What was once called a bastard business has become a billion-dollar industry thanks to the convergence of two trends: the competition unleashed by telecom deregulation and the explosion of prison building caused by an inmate population boom. Restrictive telephone privileges, conceived to curb crime and harassing calls as well as to manage inmate behavior, have spurred the phone companies to come up with intelligent service platforms like Maximum Security or BellSouth’s Meridian MAX. They have also provoked a bare-knuckles battle for the exclusive prison pay phone contracts that produce revenues five times higher than the average booth on the outside. Niche providers, meanwhile, have also caught high tech fever, moving beyond the manufacture of products like ICC’s indestructible pay phone to biometric systems such as SpeakEZ VoicePrint by T-NETIX, which sells call-processing services to the likes of AT&T, the regional Bells, and other providers. The profit potential has even the specialized players fighting for their place on the food chain; in February BellSouth settled favorably with T-NETIX over infringement of its patented Strike Three call control technology.

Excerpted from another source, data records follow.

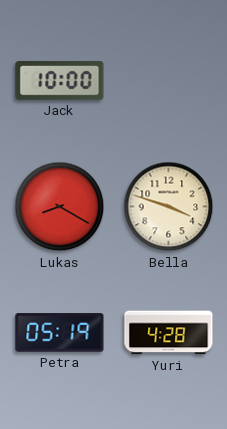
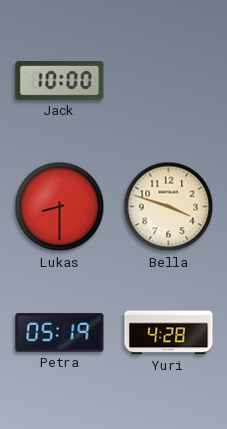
Lukas: 8:20 -> 8:30
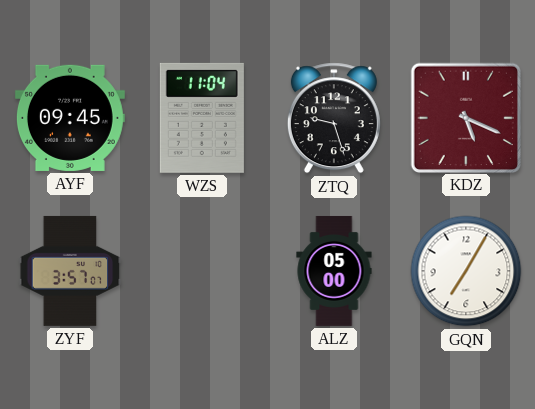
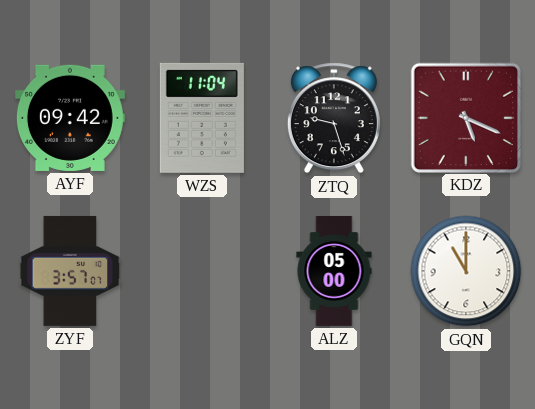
AYF: 09:45 -> 09:42
GQN: 7:05 -> 11:00
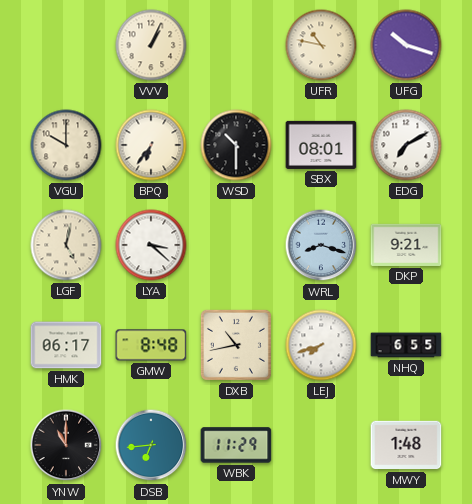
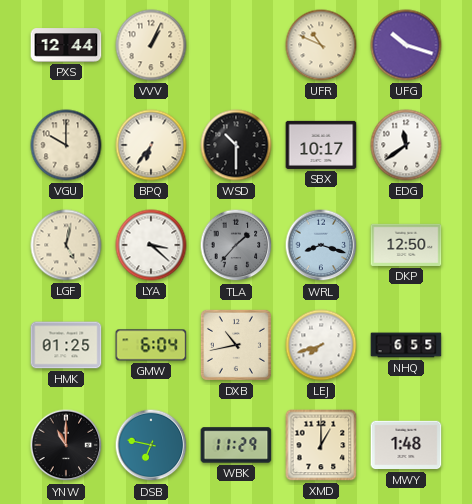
PXS: none -> 12:44
UFR: 10:47 -> 10:49
SBX: 08:01 -> 10:17
EDG: 7:10 -> 11:39
TLA: none -> 1:37
DKP: 9:21 -> 12:50
HMK: 06:17 -> 01:25
GMW: 8:48 -> 6:04
DSB: 6:44 -> 6:47
XMD: none -> 1:00
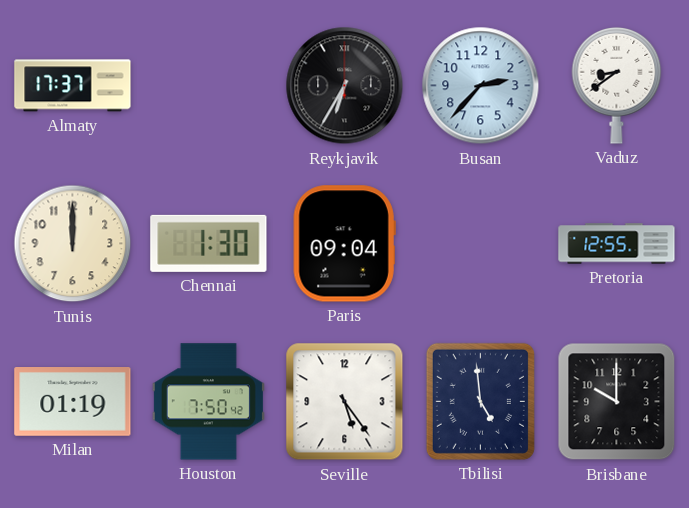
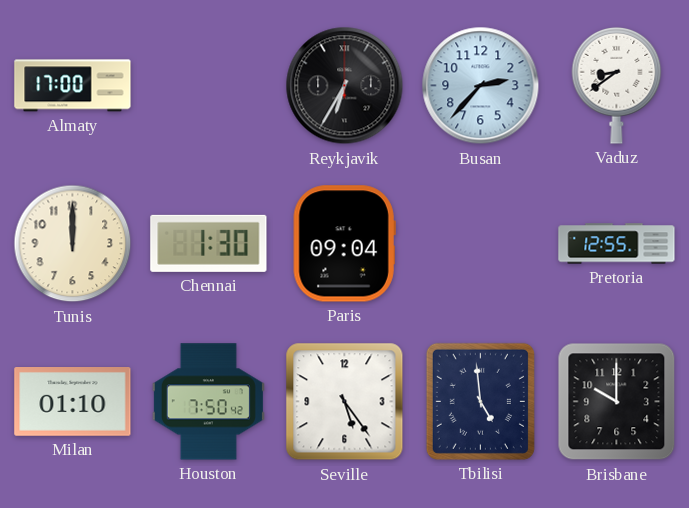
Almaty: 17:37 -> 17:00
Milan: 01:19 -> 01:10
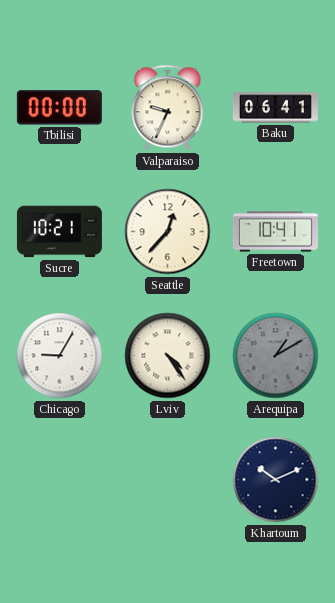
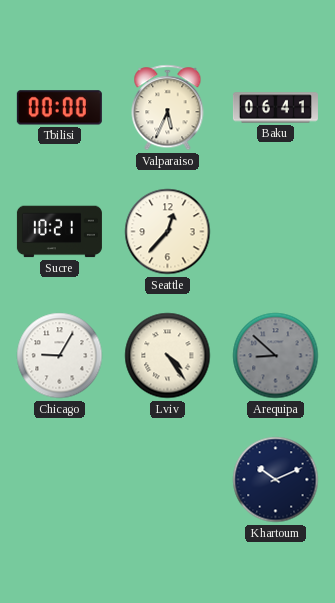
Valparaiso: 9:34 -> 5:34
Freetown: 10:41 -> none
Arequipa: 1:10 -> 8:52
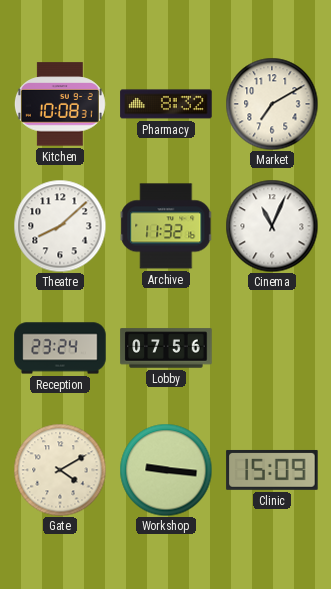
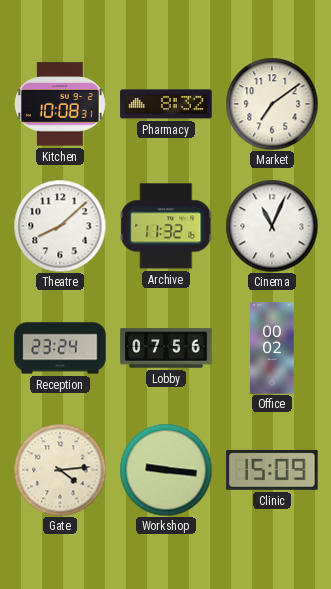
Market: 7:10 -> 7:09
Office: none -> 00:02
Gate: 4:10 -> 4:14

The jailers, for their part, have made out like bandits. Along with substantial signing bonuses—in California, for example, MCI and GTI installed all the necessary equipment in 32 state prisons for free—correctional facilities receive large commissions when they seal the telcos’ deals. Florida, already raking in $10 million from its pact with MCI, in early 1997 also hired Sprint to handle the phones in 53 prisons, collecting a 57.5 percent commission on each call.
Though the development, installation, and administration of these new technologies have created major profits for the telcos, part of the price tag, of course, has been passed along to consumers—diffused for the general population, in concentrated form for the incarcerated. In fact, prison-originated phone calls cost far more than other calls: inmates are required to call collect, then telecom contractors tack on surcharges, lengthen calls with recorded interruptions stating that the call comes from a correctional facility, and routinely cut off calls—requiring prisoners to redial and pay an additional surcharge to continue the conversation. While groups such as Virginia-based CURE have lobbied to remove this punitive pricing structure, the state of Virginia has put such efforts on hold—perhaps because in 1995 its commissions were jacked up from 28 percent to 50 percent.
Yet prisoners, it turns out, aren’t the only ones paying the price. In 1996, San Antonio-based North American Intelecom agreed to refund $400,000 overcharged to those who accepted inmates’ collect calls. This January, MCI agreed to repay $1.5 million in similar overcharges to Florida consumers. “Some companies have used ‘clock advancement’ to round phone calls up to the next minute,” reports Arnold Erickson, a staff attorney at the Prison Law Office of California. “Other companies have employed a ‘plus-plus’ program to automatically add charges to the cost of the call, which are masked by adding a minute or two to the length of the call. The Louisiana Public Service Commission found that this was designed for no other purpose than to unlawfully overcharge customers.”
America’s penitentiaries have indeed become profit pens, but the tools of the trade are no longer confined to correctional facilities. Intelligent call center services have a growing foothold in both government and corporate markets, both to cut costs and protect against telecommunications fraud. Telecom consumers behind bars already pay the price of being a captive audience. Those of us in office cubicles may be next.